> **EXERCISE DIRECTIONS**
Lines from the first one down to the one containing "Miccosukee Land Co-op (227, 64)" in the data below are the only ones needed; please return them exactly, both ends included.

------------------------------------

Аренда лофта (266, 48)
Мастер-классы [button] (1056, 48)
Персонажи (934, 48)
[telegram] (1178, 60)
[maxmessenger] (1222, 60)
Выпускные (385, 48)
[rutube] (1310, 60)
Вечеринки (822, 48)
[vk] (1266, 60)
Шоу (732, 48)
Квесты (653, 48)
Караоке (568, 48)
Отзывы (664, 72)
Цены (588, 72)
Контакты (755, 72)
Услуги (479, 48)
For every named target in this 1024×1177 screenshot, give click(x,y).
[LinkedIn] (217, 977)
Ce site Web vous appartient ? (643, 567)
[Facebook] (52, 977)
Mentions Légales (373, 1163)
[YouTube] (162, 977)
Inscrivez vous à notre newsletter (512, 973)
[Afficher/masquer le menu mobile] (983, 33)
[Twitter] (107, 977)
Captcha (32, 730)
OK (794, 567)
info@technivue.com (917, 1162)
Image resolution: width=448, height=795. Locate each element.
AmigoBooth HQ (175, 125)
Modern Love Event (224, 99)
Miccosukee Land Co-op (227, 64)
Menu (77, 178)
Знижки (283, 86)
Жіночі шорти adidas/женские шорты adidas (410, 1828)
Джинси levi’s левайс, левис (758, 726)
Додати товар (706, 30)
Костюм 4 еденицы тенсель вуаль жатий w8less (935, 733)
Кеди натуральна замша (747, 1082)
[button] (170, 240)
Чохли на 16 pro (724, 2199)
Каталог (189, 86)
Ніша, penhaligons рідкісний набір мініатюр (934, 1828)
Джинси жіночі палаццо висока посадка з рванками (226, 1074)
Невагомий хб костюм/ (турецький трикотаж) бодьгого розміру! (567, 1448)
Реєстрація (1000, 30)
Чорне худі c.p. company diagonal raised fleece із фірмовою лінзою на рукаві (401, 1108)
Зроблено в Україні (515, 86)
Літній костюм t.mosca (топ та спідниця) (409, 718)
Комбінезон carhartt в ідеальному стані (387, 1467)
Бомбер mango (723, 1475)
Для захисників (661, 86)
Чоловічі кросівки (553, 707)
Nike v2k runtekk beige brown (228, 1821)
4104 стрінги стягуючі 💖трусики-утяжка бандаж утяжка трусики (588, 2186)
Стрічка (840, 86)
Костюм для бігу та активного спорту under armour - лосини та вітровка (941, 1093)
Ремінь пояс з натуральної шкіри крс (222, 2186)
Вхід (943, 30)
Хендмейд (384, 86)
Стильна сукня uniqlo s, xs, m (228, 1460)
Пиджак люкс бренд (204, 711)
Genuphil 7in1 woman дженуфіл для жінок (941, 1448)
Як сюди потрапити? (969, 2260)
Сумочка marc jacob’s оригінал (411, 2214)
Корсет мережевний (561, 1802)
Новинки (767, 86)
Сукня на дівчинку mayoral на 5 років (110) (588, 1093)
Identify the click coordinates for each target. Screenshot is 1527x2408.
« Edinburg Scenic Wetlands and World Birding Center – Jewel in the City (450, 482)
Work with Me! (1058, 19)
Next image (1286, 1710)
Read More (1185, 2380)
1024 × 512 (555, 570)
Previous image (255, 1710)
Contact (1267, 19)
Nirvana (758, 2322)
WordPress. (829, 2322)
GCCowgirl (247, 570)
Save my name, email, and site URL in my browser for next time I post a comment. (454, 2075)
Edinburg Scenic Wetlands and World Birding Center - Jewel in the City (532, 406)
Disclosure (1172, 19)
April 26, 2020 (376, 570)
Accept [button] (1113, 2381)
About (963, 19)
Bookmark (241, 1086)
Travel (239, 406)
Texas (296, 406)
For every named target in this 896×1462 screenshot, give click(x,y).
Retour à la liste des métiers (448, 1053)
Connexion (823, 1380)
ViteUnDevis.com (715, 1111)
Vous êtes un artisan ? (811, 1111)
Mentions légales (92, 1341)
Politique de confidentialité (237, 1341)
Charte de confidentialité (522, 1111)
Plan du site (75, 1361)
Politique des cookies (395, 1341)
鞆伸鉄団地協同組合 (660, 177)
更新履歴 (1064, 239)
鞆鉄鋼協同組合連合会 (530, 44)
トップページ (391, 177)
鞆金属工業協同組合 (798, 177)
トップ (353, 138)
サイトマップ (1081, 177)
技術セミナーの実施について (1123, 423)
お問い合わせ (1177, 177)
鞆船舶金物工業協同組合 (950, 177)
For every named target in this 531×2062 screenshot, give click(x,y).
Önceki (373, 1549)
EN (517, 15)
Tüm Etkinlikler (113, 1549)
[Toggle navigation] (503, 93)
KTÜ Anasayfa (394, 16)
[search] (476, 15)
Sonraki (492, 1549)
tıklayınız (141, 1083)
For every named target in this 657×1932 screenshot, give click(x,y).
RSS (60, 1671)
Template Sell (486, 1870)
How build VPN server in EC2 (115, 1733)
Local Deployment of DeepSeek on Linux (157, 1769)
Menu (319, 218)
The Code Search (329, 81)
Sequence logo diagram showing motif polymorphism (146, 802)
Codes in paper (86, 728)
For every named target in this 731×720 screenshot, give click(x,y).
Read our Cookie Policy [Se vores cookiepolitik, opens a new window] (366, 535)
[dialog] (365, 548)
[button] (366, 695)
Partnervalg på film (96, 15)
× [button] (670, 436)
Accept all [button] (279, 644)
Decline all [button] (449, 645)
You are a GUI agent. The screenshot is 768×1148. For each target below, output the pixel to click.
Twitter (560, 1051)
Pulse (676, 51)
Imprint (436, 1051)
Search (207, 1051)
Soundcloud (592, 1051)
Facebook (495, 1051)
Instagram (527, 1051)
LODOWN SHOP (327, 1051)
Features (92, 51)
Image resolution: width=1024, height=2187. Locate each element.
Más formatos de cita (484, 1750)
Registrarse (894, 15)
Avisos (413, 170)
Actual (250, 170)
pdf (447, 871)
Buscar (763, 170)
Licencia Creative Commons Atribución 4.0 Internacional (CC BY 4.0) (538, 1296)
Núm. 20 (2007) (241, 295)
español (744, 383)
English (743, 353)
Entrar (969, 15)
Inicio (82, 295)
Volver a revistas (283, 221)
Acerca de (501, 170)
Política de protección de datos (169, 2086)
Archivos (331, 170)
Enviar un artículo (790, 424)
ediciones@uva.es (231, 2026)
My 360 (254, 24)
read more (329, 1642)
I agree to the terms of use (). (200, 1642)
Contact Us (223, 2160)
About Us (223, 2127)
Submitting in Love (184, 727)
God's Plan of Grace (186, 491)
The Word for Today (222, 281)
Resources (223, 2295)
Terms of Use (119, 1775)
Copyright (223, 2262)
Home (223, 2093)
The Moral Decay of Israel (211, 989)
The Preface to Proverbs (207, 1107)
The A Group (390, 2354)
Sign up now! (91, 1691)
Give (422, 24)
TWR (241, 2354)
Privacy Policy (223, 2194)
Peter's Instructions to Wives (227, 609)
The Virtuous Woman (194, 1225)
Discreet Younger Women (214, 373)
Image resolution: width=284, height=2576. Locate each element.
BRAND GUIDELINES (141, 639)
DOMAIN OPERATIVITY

------------------------------------

> **EXERCISE OUTPUT**
Аренда лофта (266, 48)
Мастер-классы [button] (1056, 48)
Персонажи (934, 48)
[telegram] (1178, 60)
[maxmessenger] (1222, 60)
Выпускные (385, 48)
[rutube] (1310, 60)
Вечеринки (822, 48)
[vk] (1266, 60)
Шоу (732, 48)
Квесты (653, 48)
Караоке (568, 48)
Отзывы (664, 72)
Цены (588, 72)
Контакты (755, 72)
Услуги (479, 48)
For every named target in this 1024×1177 screenshot, give click(x,y).
[LinkedIn] (217, 977)
Ce site Web vous appartient ? (643, 567)
[Facebook] (52, 977)
Mentions Légales (373, 1163)
[YouTube] (162, 977)
Inscrivez vous à notre newsletter (512, 973)
[Afficher/masquer le menu mobile] (983, 33)
[Twitter] (107, 977)
Captcha (32, 730)
OK (794, 567)
info@technivue.com (917, 1162)
Image resolution: width=448, height=795. Locate each element.
AmigoBooth HQ (175, 125)
Modern Love Event (224, 99)
Miccosukee Land Co-op (227, 64)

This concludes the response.